(Dataset records)
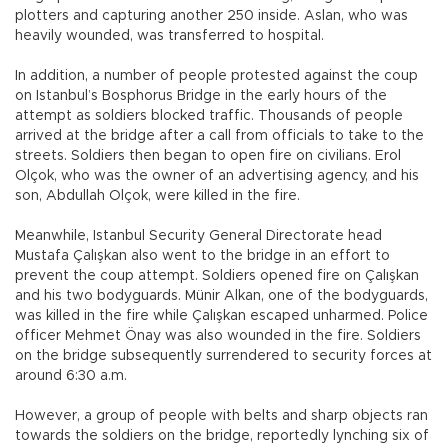
plotters and capturing another 250 inside. Aslan, who was
heavily wounded, was transferred to hospital.
In addition, a number of people protested against the coup
on Istanbul’s Bosphorus Bridge in the early hours of the
attempt as soldiers blocked traffic. Thousands of people
arrived at the bridge after a call from officials to take to the
streets. Soldiers then began to open fire on civilians. Erol
Olçok, who was the owner of an advertising agency, and his
son, Abdullah Olçok, were killed in the fire.
Meanwhile, Istanbul Security General Directorate head
Mustafa Çalışkan also went to the bridge in an effort to
prevent the coup attempt. Soldiers opened fire on Çalışkan
and his two bodyguards. Münir Alkan, one of the bodyguards,
was killed in the fire while Çalışkan escaped unharmed. Police
officer Mehmet Önay was also wounded in the fire. Soldiers
on the bridge subsequently surrendered to security forces at
around 6:30 a.m.
However, a group of people with belts and sharp objects ran
towards the soldiers on the bridge, reportedly lynching six of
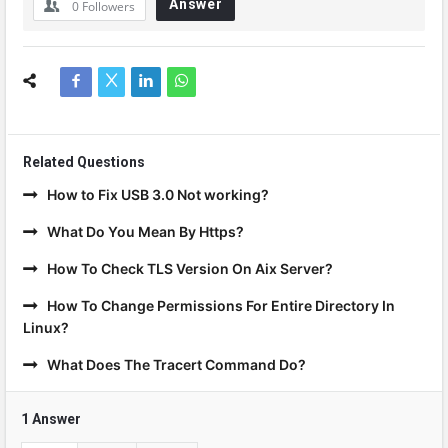
Answer
0
Followers
Related Questions
How to Fix USB 3.0 Not working?
What Do You Mean By Https?
How To Check TLS Version On Aix Server?
How To Change Permissions For Entire Directory In
Linux?
What Does The Tracert Command Do?
1 Answer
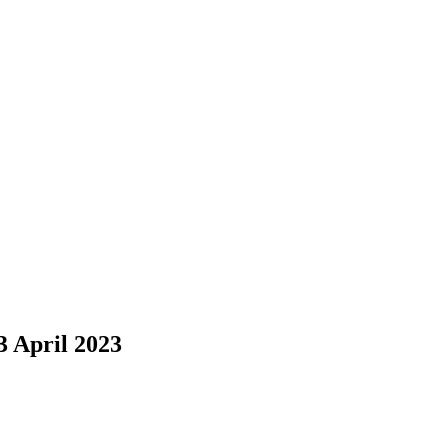
3 April 2023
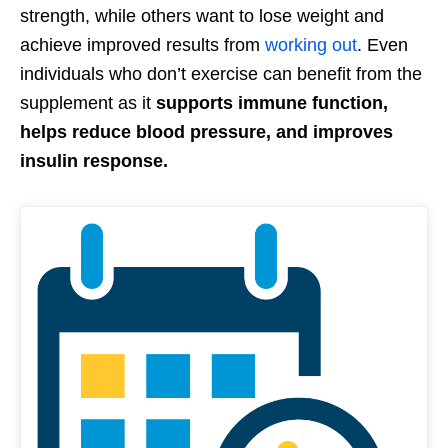
strength, while others want to lose weight and
achieve improved results from
working out
. Even
individuals who don’t exercise can benefit from the
supplement as it
supports immune function,
helps reduce blood pressure, and improves
insulin response.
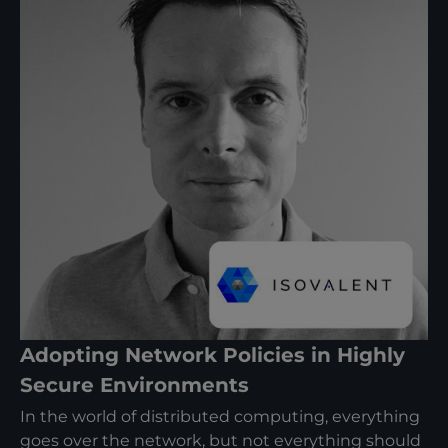
Adopting Network Policies in Highly
Secure Environments
In the world of distributed computing, everything
goes over the network, but not everything should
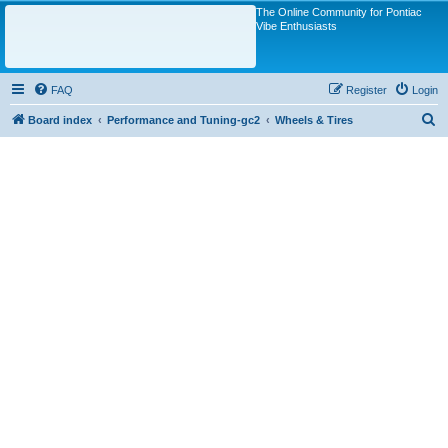
The Online Community for Pontiac
Vibe Enthusiasts
FAQ
Register
Login
S
Board index
Performance and Tuning-gc2
Wheels & Tires
e
a
r
c
h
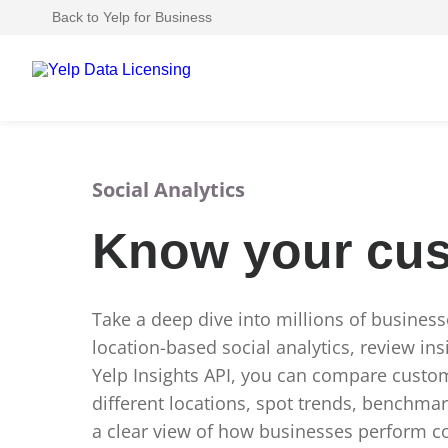
Back to Yelp for Business
Social Analytics
Know your cu
Take a deep dive into millions of busines
location-based social analytics, review ins
Yelp Insights API, you can compare cust
different locations, spot trends, benchma
a clear view of how businesses perform 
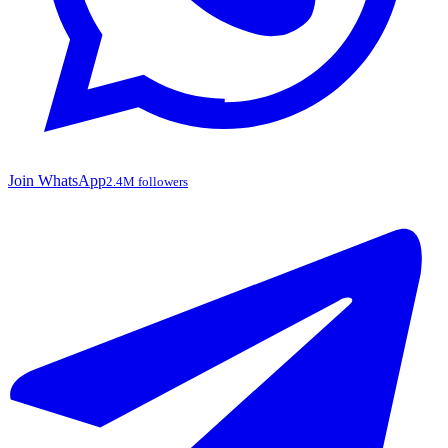
Join WhatsApp
2.4M followers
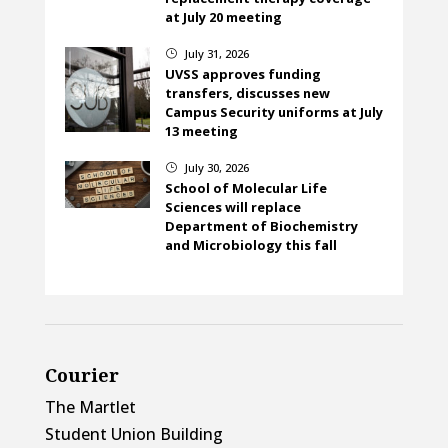
at July 20 meeting
July 31, 2026
}
UVSS approves funding
transfers, discusses new
Campus Security uniforms at July
13 meeting
July 30, 2026
}
School of Molecular Life
Sciences will replace
Department of Biochemistry
and Microbiology this fall
Courier
The Martlet
Student Union Building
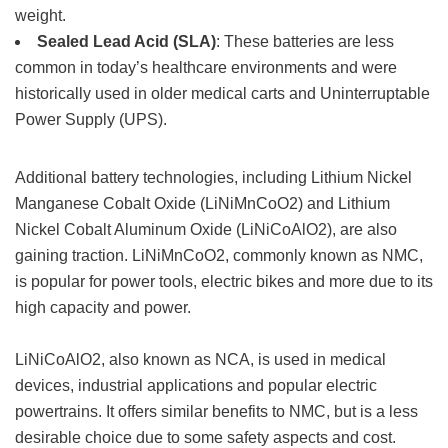
weight.
Sealed Lead Acid (SLA)
: These batteries are less
common in today’s healthcare environments and were
historically used in older medical carts and Uninterruptable
Power Supply (UPS).
Additional battery technologies, including Lithium Nickel
Manganese Cobalt Oxide (LiNiMnCoO2) and Lithium
Nickel Cobalt Aluminum Oxide (LiNiCoAlO2), are also
gaining traction. LiNiMnCoO2, commonly known as NMC,
is popular for power tools, electric bikes and more due to its
high capacity and power.
LiNiCoAlO2, also known as NCA, is used in medical
devices, industrial applications and popular electric
powertrains. It offers similar benefits to NMC, but is a less
desirable choice due to some safety aspects and cost.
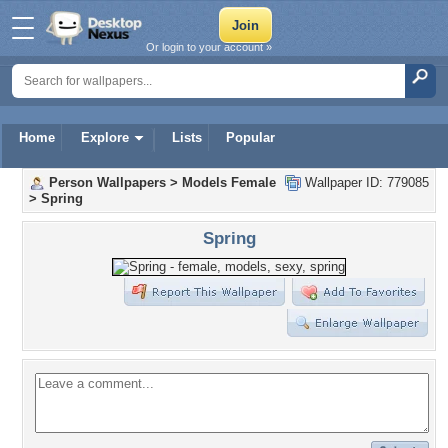
Or login to your account »
Home
Explore
Lists
Popular
Person Wallpapers
>
Models Female
Wallpaper ID: 779085
>
Spring
Spring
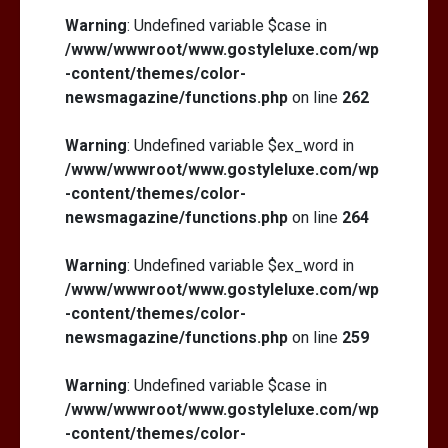
Warning
: Undefined variable $case in
/www/wwwroot/www.gostyleluxe.com/wp
-content/themes/color-
newsmagazine/functions.php
on line
262
Warning
: Undefined variable $ex_word in
/www/wwwroot/www.gostyleluxe.com/wp
-content/themes/color-
newsmagazine/functions.php
on line
264
Warning
: Undefined variable $ex_word in
/www/wwwroot/www.gostyleluxe.com/wp
-content/themes/color-
newsmagazine/functions.php
on line
259
Warning
: Undefined variable $case in
/www/wwwroot/www.gostyleluxe.com/wp
-content/themes/color-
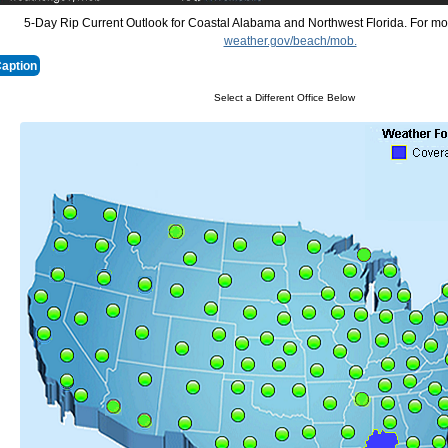
5-Day Rip Current Outlook for Coastal Alabama and Northwest Florida. For mor
weather.gov/beach/mob.
Caption
Select a Different Office Below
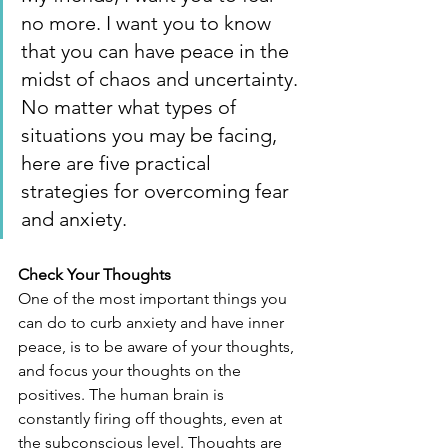
no more. I want you to know 
that you can have peace in the 
midst of chaos and uncertainty. 
No matter what types of 
situations you may be facing, 
here are five practical 
strategies for overcoming fear 
and anxiety.
Check Your Thoughts
One of the most important things you 
can do to curb anxiety and have inner 
peace, is to be aware of your thoughts, 
and focus your thoughts on the 
positives. The human brain is 
constantly firing off thoughts, even at 
the subconscious level. Thoughts are 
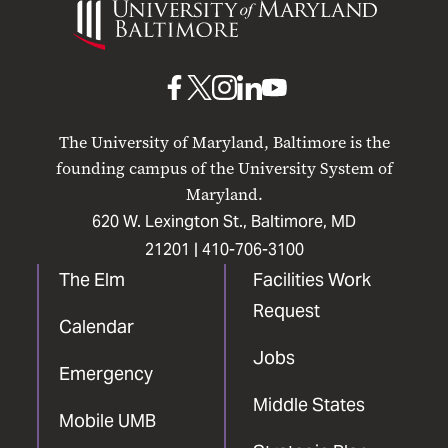
of
Maryland
Baltimore
UMB
UMB
UMB
UMB
UMB
on
on
on
on
on
The University of Maryland, Baltimore is the
Facebook
X
Instagram
LinkedIn
YouTube
founding campus of the University System of
Maryland.
620 W. Lexington St., Baltimore, MD
21201 |
410-706-3100
The Elm
Facilities Work
Request
Calendar
Jobs
Emergency
Middle States
Mobile UMB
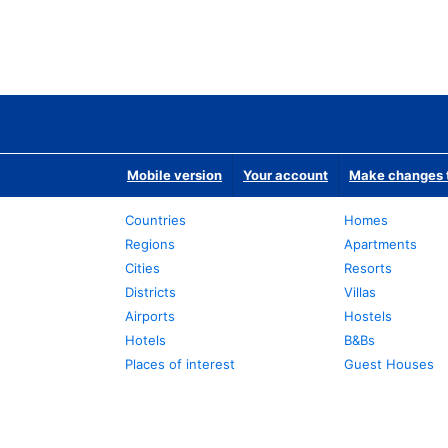
Mobile version
Your account
Make changes t
Countries
Homes
Regions
Apartments
Cities
Resorts
Districts
Villas
Airports
Hostels
Hotels
B&Bs
Places of interest
Guest Houses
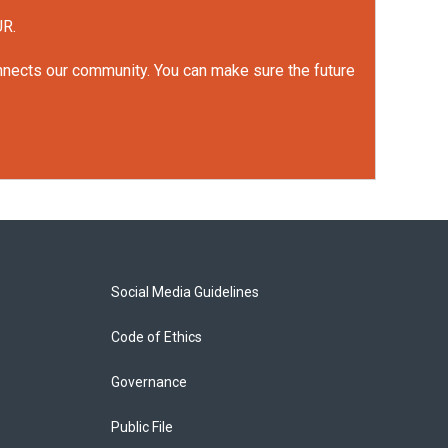
UR.
onnects our community. You can make sure the future
Social Media Guidelines
Code of Ethics
Governance
Public File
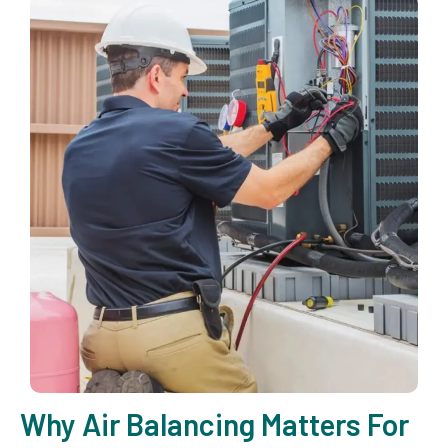
Why Air Balancing Matters For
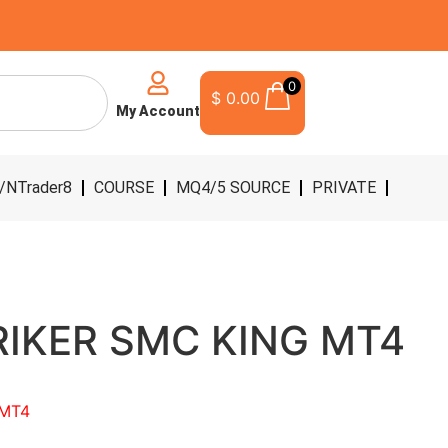
0
$
0.00
My Account
/NTrader8
COURSE
MQ4/5 SOURCE
PRIVATE
RIKER SMC KING MT4
 MT4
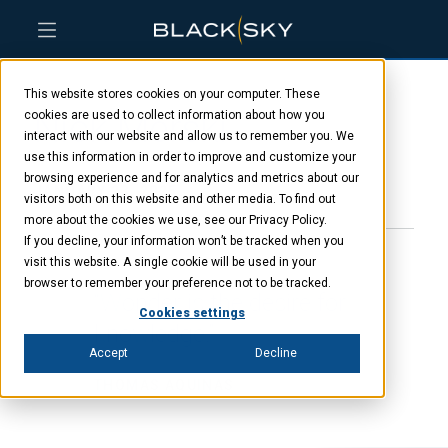
Skip
Skip
Skip
to
to
to
This website stores cookies on your computer. These
main
menu
footer
Nick Merski
content
cookies are used to collect information about how you
interact with our website and allow us to remember you. We
use this information in order to improve and customize your
browsing experience and for analytics and metrics about our
JANUARY 23, 2025
visitors both on this website and other media. To find out
more about the cookies we use, see our Privacy Policy.
If you decline, your information won’t be tracked when you
visit this website. A single cookie will be used in your
browser to remember your preference not to be tracked.
“Wonder is the desire for
Cookies settings
knowledge.”
Accept
Decline
THOMAS AQUINAS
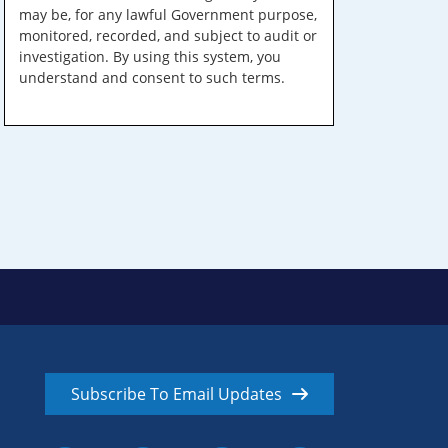
may be, for any lawful Government purpose,
monitored, recorded, and subject to audit or
investigation. By using this system, you
understand and consent to such terms.
Subscribe To Email Updates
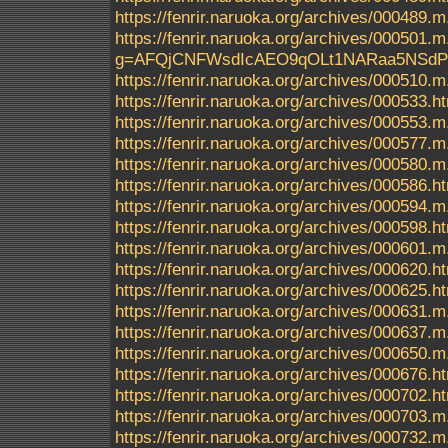
https://fenrir.naruoka.org/archives/000489.m
https://fenrir.naruoka.org/archives/000
g=AFQjCNFWsdIcAEO9qOLt1NARaa5NSd
https://fenrir.naruoka.org/archives/000510.m
https://fenrir.naruoka.org/archives/000533.h
https://fenrir.naruoka.org/archives/000553.m
https://fenrir.naruoka.org/archives/000577.m
https://fenrir.naruoka.org/archives/000580.m
https://fenrir.naruoka.org/archives/000586.h
https://fenrir.naruoka.org/archives/000594.m
https://fenrir.naruoka.org/archives/000598.h
https://fenrir.naruoka.org/archives/000601.m
https://fenrir.naruoka.org/archives/000620.h
https://fenrir.naruoka.org/archives/000625.h
https://fenrir.naruoka.org/archives/000631.m
https://fenrir.naruoka.org/archives/000637.m
https://fenrir.naruoka.org/archives/000650.m
https://fenrir.naruoka.org/archives/000676.h
https://fenrir.naruoka.org/archives/000702.h
https://fenrir.naruoka.org/archives/000703.m
https://fenrir.naruoka.org/archives/000732.m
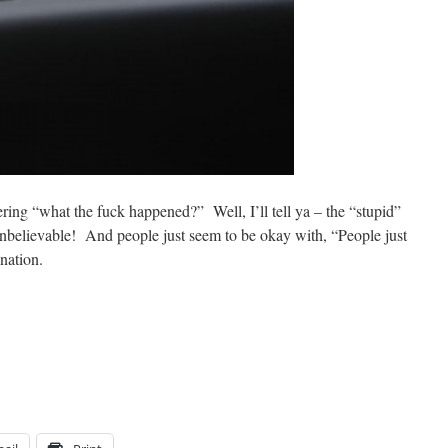
ing “what the fuck happened?” Well, I’ll tell ya – the “stupid”
unbelievable! And people just seem to be okay with, “People just
anation.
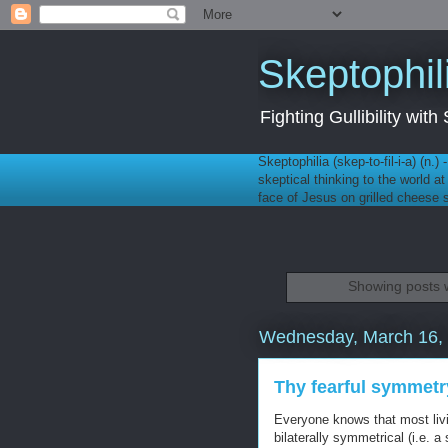
Skeptophil
Fighting Gullibility wi
Skeptophilia (skep-to-fil-i-a) (n.)
skeptical thinking to the world a
face of Jesus on grilled cheese
Showing posts w
Wednesday, March 16,
Thy fearful symmetr
Everyone knows that most livi
bilaterally symmetrical (i.e. 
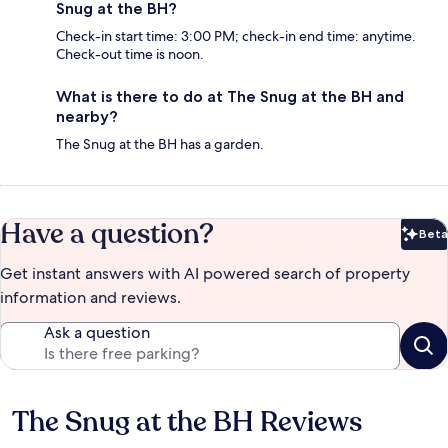
Snug at the BH?
Check-in start time: 3:00 PM; check-in end time: anytime.
Check-out time is noon.
What is there to do at The Snug at the BH and
nearby?
The Snug at the BH has a garden.
Have a question?
Beta
Bet
Get instant answers with AI powered search of property
information and reviews.
Ask a question
The Snug at the BH Reviews
Reviews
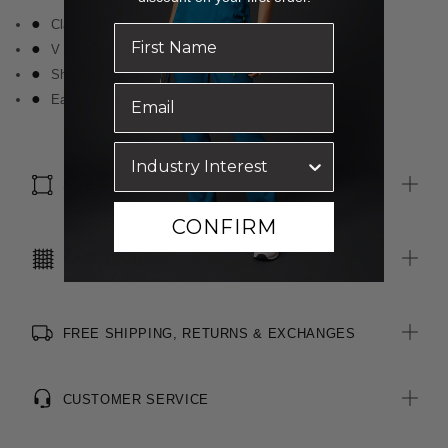
Classic fit
V neckline with knot detail at front
Short sleeve styling
Easy wear and care
SIZE & FIT
CONFIRM
CARE INSTRUCTIONS
FREE SHIPPING, RETURNS & EXCHANGES
CUSTOMER SERVICE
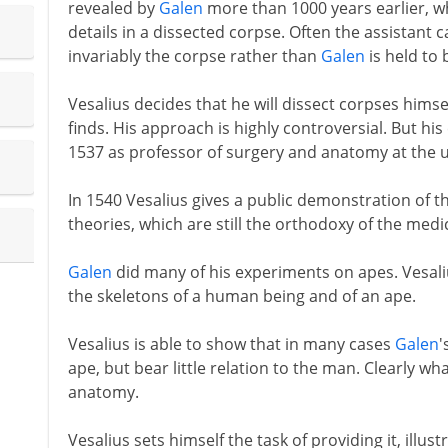
revealed by
Galen
more than 1000 years earlier, wh
details in a dissected corpse. Often the assistant 
invariably the corpse rather than
Galen
is held to 
Vesalius decides that he will dissect corpses himse
finds. His approach is highly controversial. But his
1537 as professor of surgery and anatomy at the u
In 1540 Vesalius gives a public demonstration of t
theories, which are still the orthodoxy of the medi
Galen
did many of his experiments on apes. Vesali
the skeletons of a human being and of an ape.
Vesalius is able to show that in many cases
Galen
'
ape, but bear little relation to the man. Clearly w
anatomy.
Vesalius sets himself the task of providing it, illus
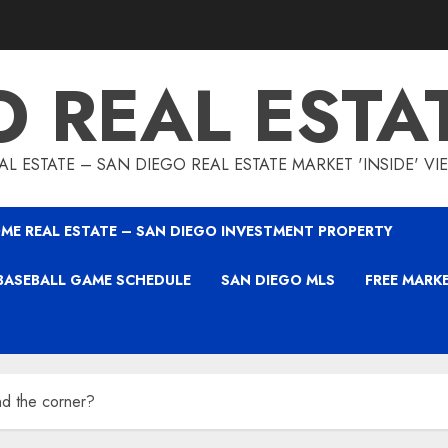
O REAL ESTA
L ESTATE – SAN DIEGO REAL ESTATE MARKET 'INSIDE' V
ME REAL ESTATE – SAN DIEGO INVESTMENT PROPERTY
BASEBALL GAME SCHEDULE
SAN DIEGO MLS
FREE MARK
nd the corner?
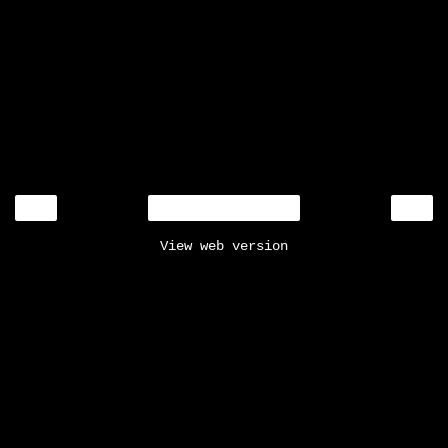
‹
›
Home
View web version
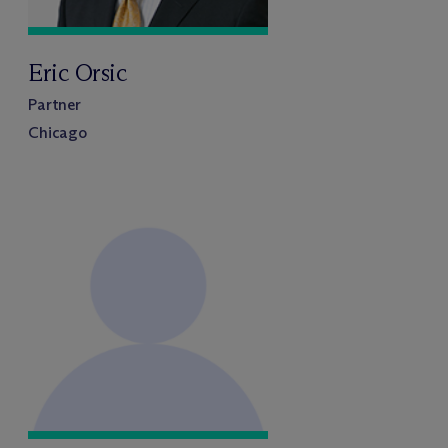
Eric Orsic
Partner
Chicago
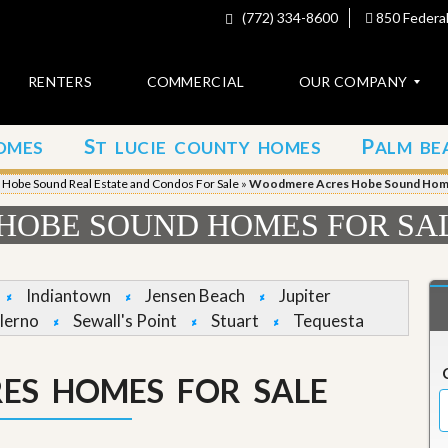
(772) 334-8600
850 Federal
RENTERS
COMMERCIAL
OUR COMPANY
S
P
OMES
T LUCIE COUNTY HOMES
ALM BE
C
o
»
Hobe Sound Real Estate and Condos For Sale
»
Woodmere Acres Hobe Sound Home
n
t
HOBE SOUND HOMES FOR SA
a
c
t
Indiantown
Jensen Beach
Jupiter
A
lerno
Sewall's Point
Stuart
Tequesta
b
o
u
ES HOMES FOR SALE
t
u
s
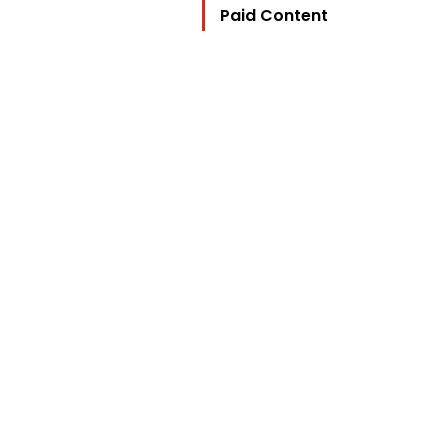
Paid Content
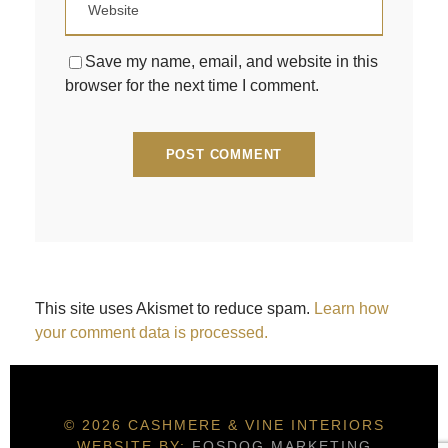
Save my name, email, and website in this
browser for the next time I comment.
This site uses Akismet to reduce spam.
Learn how
your comment data is processed.
© 2026 CASHMERE & VINE INTERIORS
WEBSITE BY:
FOSDOG MARKETING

= YOUR OBJECTIVE =
In the data above, which lines include "about"? Return those lines.

= EXERCISE RESULT =
cookies are used to collect information about how you
browsing experience and for analytics and metrics about our
more about the cookies we use, see our Privacy Policy.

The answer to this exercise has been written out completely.